Best practices and anti-patterns

  • Never run unknown chaos experiments. Always understand what failure you’re introducing and why before you run the experiment.
  • Don’t just focus on individual service failures. Test cascading failures: what happens when Service A, B, and C all fail simultaneously?
  • Don’t ignore the results. If a chaos experiment reveals a gap (e.g., no timeout configured), fix it before deploying.
  • Don’t run chaos experiments only in staging. Staging doesn’t have the same load, traffic patterns, or data as production. Run in production (with guardrails).

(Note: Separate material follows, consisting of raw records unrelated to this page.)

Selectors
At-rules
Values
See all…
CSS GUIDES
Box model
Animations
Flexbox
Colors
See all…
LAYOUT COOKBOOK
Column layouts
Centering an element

  • Don’t assume monitoring will catch everything. Run the chaos experiment and manually verify the system is behaving as expected, not just that metrics look okay.
  • Don’t skip the hypothesis. Running random chaos experiments is noise. Start with a specific hypothesis and verify or falsify it.

Resilience over perfection: Chaos engineering is not about building perfect systems; it’s about building systems that fail safely and allow teams to understand and handle failures. If your system can survive the loss of a database server, you’ve won.